1.) Pick an Archetype.  These include Paragon, Defender, Striker, Gadgeteer, Practiced, Controller and Mastermind.  This will determine your HP and give you Archetype Traits.  For example the Defender gets 8 HP and Protector! (once per turn, when an ally is hit, you can choose to take the hit yourself).

2.) Select Power Traits.  You get 3 picks and you can choose to not take a Power Trait and take a normal Trait instead. Normal traits usually give you a slight edge in a special circumstance, like Charismatic, Perceptive or Sneaky.  Power Traits are the super powers.  They have 3 levels to them that need to be taken in order.  For example:
QuoteSuper Speed (Passive)
• Tier One: Any turn in which you move, you also count as having taken the Evade Action.
• Tier Two: You can move without taking an Action once per turn.
• Tier Three: When you take a single Move Action, you can move three times.

3.) Pick a Power Origin - Gives Advantage on related rolls
4.) Pick a Weakness - Forces you to roll with Disadvantage until it's removed from the area
5.) Pick a Weapon Group to be proficient with: Light Melee, Heavy Melee or Ranged
6.) Select Belief: a quick statement that guides your hero


Thondor

Quote from: Gog to Magog on July 24, 2022, 05:55:35 AM
Marvel Heroic Roleplaying by MWP is a game I cannot recommend enough. It is amazingly mechanically sound and handles situations that other games absolutely struggle with.

The lack of char gen rules is disappointing. (There is a page but it's pretty nebulous sort of "do what you want.")
I'm not a fan of the doom pool mechanic either.

Quote from: rgalex on July 28, 2022, 02:04:49 PM
Quote from: Tait Ransom on July 15, 2022, 09:54:57 PM
You may want to check out Tiny Supers.
Like other have said, this was going to be my suggestion.

To give you an idea of character creation:

5.) Pick a Weapon Group to be proficient with: Light Melee, Heavy Melee or Ranged

Most of these made sense.
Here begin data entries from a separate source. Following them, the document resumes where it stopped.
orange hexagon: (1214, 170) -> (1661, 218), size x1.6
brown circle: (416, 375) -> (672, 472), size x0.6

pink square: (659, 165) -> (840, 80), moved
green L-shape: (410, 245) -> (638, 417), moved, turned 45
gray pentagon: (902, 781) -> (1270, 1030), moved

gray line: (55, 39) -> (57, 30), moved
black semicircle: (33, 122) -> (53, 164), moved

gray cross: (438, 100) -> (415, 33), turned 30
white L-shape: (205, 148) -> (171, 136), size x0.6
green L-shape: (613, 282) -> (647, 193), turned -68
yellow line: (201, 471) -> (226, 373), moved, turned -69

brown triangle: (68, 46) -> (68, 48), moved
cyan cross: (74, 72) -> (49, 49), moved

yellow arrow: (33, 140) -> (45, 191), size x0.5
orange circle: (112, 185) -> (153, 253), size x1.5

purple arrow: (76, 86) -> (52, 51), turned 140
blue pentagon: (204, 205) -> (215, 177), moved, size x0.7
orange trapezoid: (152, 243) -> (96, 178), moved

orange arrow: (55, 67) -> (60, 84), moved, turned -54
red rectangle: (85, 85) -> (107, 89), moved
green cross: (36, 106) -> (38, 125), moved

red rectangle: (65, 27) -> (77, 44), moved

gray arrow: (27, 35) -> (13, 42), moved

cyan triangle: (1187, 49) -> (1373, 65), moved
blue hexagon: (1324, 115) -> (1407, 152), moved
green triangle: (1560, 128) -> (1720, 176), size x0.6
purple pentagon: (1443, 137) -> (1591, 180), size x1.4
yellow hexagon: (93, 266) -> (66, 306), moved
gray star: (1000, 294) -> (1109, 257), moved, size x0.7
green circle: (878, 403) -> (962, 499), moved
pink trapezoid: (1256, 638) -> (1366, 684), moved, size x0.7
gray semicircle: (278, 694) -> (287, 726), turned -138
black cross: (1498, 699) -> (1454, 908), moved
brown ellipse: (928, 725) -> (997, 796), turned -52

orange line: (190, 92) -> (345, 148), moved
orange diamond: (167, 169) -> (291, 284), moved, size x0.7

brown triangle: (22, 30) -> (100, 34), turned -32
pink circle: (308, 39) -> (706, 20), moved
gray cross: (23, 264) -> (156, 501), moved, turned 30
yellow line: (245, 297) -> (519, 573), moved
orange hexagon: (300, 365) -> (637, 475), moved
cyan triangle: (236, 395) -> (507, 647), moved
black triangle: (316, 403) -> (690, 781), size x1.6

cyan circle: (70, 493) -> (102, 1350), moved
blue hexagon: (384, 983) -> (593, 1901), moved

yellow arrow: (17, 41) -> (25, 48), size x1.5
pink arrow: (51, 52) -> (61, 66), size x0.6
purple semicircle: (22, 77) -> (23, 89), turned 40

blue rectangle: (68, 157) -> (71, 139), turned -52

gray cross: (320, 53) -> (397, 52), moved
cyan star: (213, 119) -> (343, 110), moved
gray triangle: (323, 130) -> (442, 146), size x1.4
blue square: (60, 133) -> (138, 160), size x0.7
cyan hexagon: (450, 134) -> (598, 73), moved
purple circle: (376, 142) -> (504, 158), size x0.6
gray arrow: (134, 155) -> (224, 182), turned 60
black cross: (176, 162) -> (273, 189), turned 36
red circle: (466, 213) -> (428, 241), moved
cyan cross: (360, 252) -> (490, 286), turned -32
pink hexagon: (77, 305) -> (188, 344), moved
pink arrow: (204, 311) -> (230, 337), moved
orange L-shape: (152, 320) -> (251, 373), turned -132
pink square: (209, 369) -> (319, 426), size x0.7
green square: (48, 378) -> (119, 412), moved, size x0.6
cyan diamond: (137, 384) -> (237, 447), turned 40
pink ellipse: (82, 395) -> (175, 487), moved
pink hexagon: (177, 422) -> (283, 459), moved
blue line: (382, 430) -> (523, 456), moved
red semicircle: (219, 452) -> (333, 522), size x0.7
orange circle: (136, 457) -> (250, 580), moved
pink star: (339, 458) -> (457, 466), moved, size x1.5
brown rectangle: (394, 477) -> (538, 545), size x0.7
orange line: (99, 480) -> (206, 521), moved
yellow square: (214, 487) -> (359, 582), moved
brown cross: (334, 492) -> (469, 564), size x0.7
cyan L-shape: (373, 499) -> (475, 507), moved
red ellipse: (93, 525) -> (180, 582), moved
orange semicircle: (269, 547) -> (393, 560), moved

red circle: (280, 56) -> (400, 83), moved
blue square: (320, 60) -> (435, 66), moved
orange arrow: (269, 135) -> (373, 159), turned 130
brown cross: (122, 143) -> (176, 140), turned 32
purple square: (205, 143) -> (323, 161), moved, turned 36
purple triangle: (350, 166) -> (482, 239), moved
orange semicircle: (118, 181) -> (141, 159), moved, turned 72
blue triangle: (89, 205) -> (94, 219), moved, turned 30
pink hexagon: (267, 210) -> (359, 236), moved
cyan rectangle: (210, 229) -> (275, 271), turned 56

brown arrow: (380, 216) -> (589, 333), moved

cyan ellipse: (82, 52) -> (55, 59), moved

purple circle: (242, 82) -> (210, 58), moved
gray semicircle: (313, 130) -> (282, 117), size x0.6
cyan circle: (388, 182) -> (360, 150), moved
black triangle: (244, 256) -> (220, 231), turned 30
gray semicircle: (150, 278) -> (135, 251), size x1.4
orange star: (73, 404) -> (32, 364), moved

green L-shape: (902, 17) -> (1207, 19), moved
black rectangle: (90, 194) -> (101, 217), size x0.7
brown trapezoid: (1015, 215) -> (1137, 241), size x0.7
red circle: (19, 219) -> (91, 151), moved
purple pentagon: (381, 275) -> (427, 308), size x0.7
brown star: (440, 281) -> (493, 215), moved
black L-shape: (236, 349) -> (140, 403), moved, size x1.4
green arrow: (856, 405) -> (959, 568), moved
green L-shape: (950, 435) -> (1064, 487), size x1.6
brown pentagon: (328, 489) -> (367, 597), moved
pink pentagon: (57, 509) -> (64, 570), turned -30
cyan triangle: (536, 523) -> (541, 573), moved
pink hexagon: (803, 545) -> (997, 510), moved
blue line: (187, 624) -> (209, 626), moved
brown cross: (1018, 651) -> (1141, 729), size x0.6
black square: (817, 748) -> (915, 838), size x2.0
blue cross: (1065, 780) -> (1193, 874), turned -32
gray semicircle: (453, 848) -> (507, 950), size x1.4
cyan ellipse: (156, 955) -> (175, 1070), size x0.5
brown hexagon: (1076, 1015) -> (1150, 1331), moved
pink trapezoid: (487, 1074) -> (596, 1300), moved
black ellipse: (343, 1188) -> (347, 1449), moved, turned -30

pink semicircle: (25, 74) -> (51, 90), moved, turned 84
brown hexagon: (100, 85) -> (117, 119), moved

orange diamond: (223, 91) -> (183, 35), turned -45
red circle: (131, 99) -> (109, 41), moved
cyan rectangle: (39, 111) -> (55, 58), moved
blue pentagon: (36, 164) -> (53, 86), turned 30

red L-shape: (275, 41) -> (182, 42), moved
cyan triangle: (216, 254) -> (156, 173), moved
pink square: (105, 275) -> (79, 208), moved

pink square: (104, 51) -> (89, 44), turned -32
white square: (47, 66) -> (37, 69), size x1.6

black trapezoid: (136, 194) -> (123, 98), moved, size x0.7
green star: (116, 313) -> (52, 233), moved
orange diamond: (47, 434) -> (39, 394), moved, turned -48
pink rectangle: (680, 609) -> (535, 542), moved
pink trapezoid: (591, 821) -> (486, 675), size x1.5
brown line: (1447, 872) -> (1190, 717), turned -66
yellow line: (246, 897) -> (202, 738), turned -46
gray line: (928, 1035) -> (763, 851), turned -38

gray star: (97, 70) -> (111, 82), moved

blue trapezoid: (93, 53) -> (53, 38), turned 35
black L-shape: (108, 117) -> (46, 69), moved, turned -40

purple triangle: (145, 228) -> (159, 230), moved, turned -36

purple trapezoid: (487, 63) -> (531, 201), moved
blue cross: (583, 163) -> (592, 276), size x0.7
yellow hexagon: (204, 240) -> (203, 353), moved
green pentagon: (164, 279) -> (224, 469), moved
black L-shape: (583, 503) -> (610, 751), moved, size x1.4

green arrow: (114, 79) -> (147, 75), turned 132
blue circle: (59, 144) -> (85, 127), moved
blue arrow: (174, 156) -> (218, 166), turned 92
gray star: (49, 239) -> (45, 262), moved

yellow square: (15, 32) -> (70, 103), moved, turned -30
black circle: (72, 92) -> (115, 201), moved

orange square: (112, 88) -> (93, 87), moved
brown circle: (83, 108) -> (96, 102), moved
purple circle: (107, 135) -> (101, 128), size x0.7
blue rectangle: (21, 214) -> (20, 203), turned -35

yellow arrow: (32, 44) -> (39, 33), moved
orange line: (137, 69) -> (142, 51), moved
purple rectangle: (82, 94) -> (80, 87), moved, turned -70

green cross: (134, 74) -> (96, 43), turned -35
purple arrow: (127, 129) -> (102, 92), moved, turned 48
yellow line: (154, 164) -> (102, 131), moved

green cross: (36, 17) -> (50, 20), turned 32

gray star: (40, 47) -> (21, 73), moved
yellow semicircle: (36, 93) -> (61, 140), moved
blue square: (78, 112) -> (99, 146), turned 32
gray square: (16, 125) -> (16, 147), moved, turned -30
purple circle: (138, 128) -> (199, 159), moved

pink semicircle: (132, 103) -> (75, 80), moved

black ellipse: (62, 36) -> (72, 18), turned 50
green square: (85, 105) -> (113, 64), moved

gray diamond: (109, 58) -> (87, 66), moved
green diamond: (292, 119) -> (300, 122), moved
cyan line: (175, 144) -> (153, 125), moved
But it's a Supers game, for a lot of heroes number 5 makes no sense.

Now that I've leveled some undeserved criticism,  :P I'll throw my hat in the ring:

Simple Superheroes #0 is rules light, and let's you define powers yourself. But with lots of framework to make that have some mechanical meaning. (The basics are make up a talent, give it a rank, an intent and put it in an ability category. Just cause you have Might-5 Inferno [Offensive] doesn't mean you can light a cigarette. )
There's a rules overview called The Heart of Simple Superheroes here.

Diceless -- well I like dice, and I also like diceless.
Talents have ranks from 2-5 (everyone has 1 in everything). So there could be a lot of judgement calls purely on rank. He attacks you with a rank 4 talent and you defend with rank 2 - take 2 damage. Now see what strategy you can come up with next round -- perhaps spend a strainpoint, pool multiple talents, have companions act reactively to help you, use one of your talents to impose a negative condition etc.

I'd probably recommend playing it straight first, but I actually think going pretty diceless could work.

weirdguy564

#20
Another free super hero game is Codename Spandex. 
I'm glad for you if you like the top selling game of the genre.  Me, I like the road less travelled, and will be the player asking we try a game you've never heard of.

Gog to Magog

Quote from: Thondor on July 28, 2022, 09:09:34 PM
The lack of char gen rules is disappointing. (There is a page but it's pretty nebulous sort of "do what you want.")
I'm not a fan of the doom pool mechanic either.

There actually are some character creation rules now.

You get 14d8 to buy your character. 1d8 buys you the equivalent die in a power or specialties, an SFX, 2d6 split between two powers/specialties, or an extra power set. Each power set has to have at least 1 Limit. Taking an extra Limit provides an additional d8 for your character to spread. Spend 1d8 to step up an existing d8 to d10 for a power or specialty (and another to step that 1d10 to 1d12)

Bingo-bongo. Character creation. Want stronger or weaker characters? Easy peasy, just change the amount of starting d8's. Works great.
He said only: "Men shall die for this". He meant the words.